2023-05-12 21:51:20
(New York) The dollar continued its surge on Friday, supported by offensive remarks from a member of the Federal Reserve (Fed), while the euro suffered from doubts regarding the ability of the ECB to tighten its monetary policy further.
At 5 p.m. (Eastern time), the greenback took 0.61% once morest the single European currency, at 1.0849 dollars for one euro, the highest for more than a month.
Fed Governor Michelle Bowman said on Friday that if inflation remained high in the United States and the labor market “tight”, continued monetary tightening “would be appropriate” to stem the surge in prices.
According to the central banker, the latest indicators did not provide “lasting evidence” that “inflation (was) on a downward slope”.
Operators have recalibrated their projections and now attribute a non-negligible probability (22%) to a further rate hike at the next Fed meeting on June 13-14, an ultra-minority assumption a month ago.
In support of Governor Bowman’s concerns, the University of Michigan’s monthly survey of US consumer sentiment found that they had revised their two-year inflation expectations upwards to 3 .2% once morest 3.0% in April, the highest level for this indicator since 2011.

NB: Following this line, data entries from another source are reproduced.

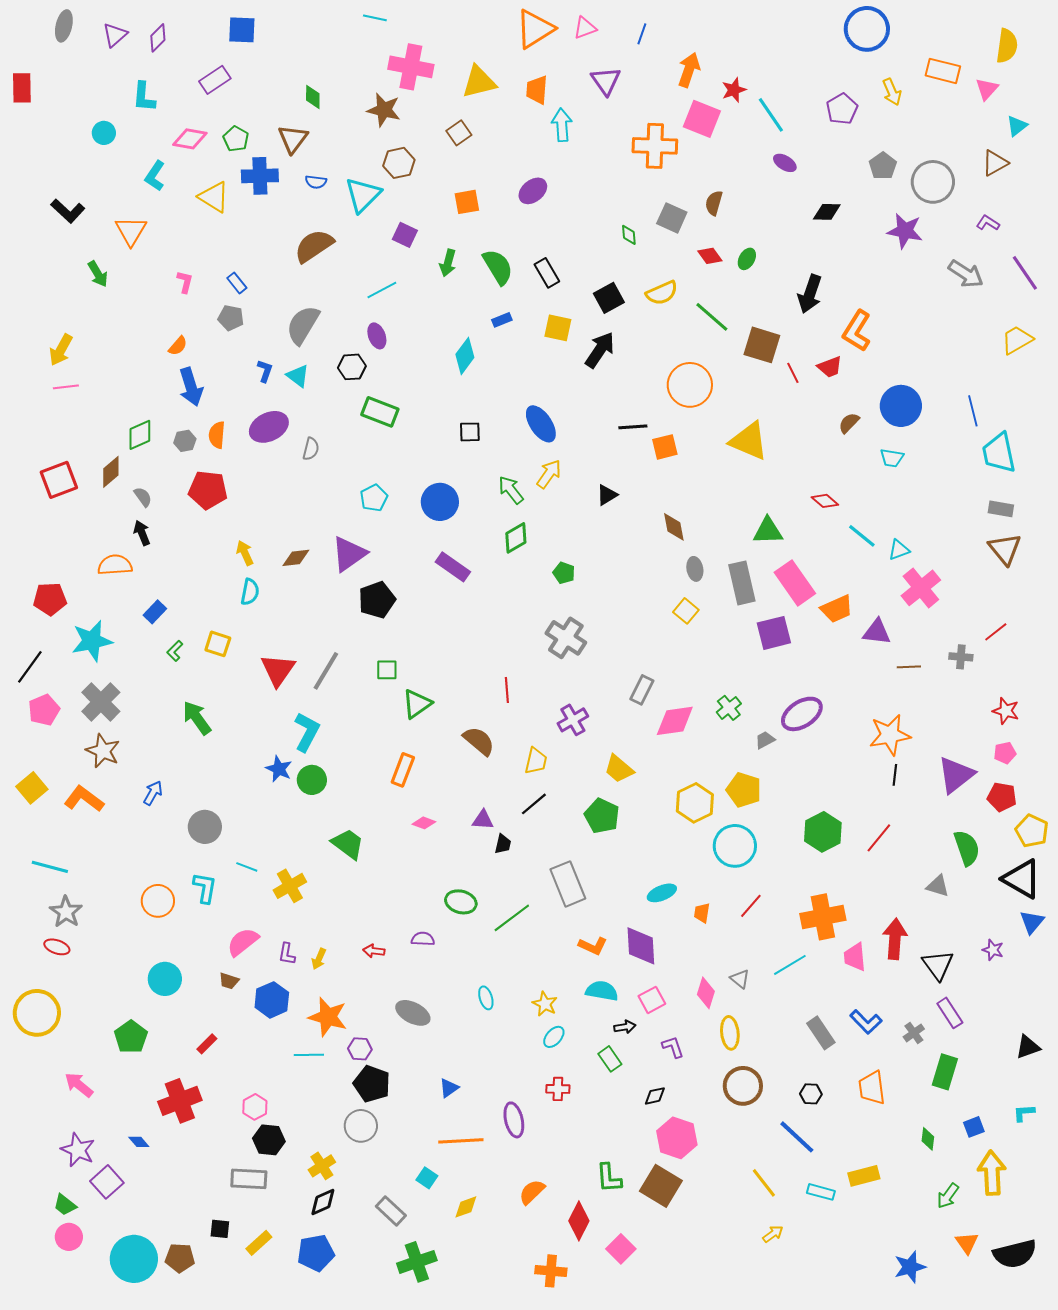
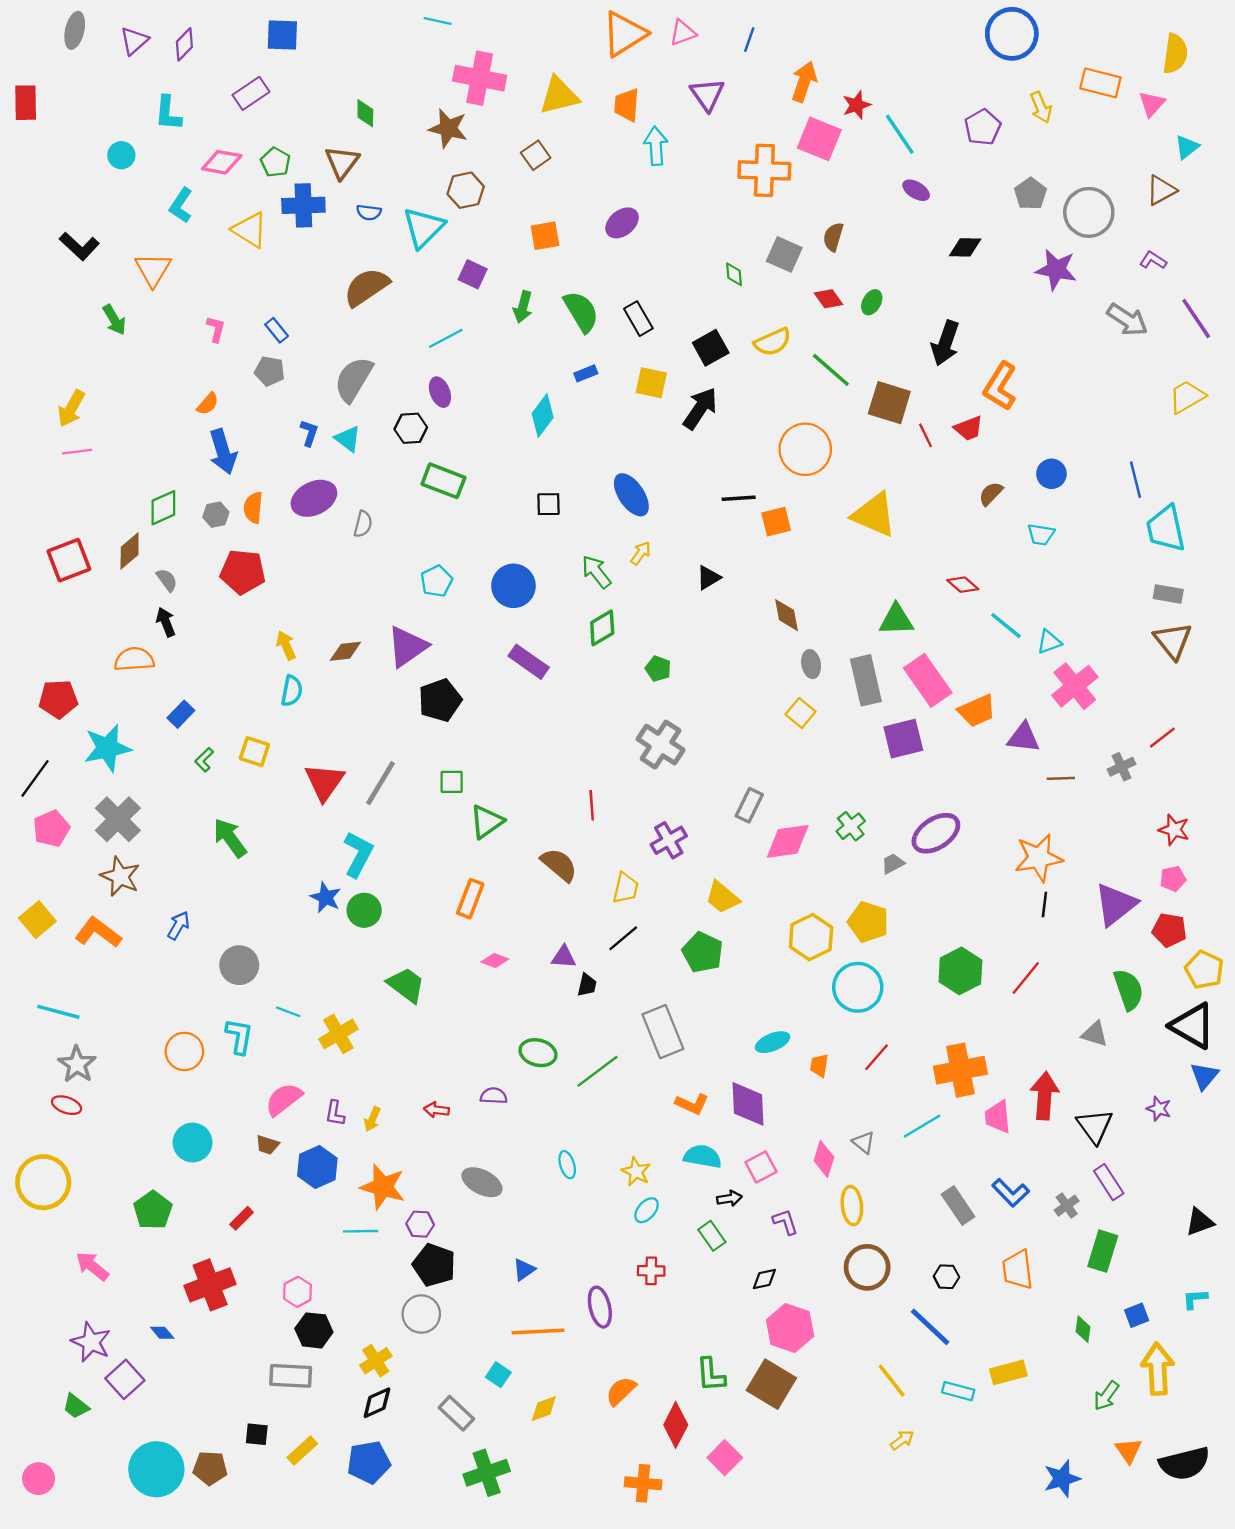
blue circle: (901, 406) -> (1051, 474), size x0.6
yellow arrow: (549, 474) -> (641, 553), size x0.7
gray cross: (961, 657) -> (1121, 767), turned -30
pink circle: (69, 1237) -> (39, 1479), moved

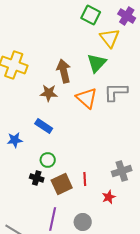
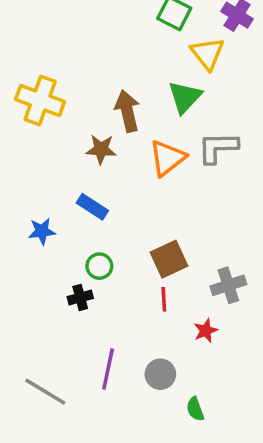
orange triangle: (87, 98) -> (167, 158), turned 40
black cross: (37, 178) -> (80, 297), turned -32
brown square: (62, 184) -> (169, 259), moved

According to Brad Bechtel, of Jefferies, some of the operators who had bet heavily on the appreciation of the euro once morest the dollar withdrew, following data “a little softer than expected in the euro zone”.
Germany and Italy notably published, this week, industrial activity data significantly below expectations for March.
The idea is gaining ground that the European Central Bank (ECB) “will not be able to go as far (in terms of monetary tightening) as it thought”, explained the analyst.
For Brad Bechtel, the “greenback”, one of the nicknames of the dollar, also benefited from its status as a safe haven in a context of uncertainty around the American banking sector and the debt ceiling crisis, a movement once morest intuitive, because these two issues mainly threaten the United States.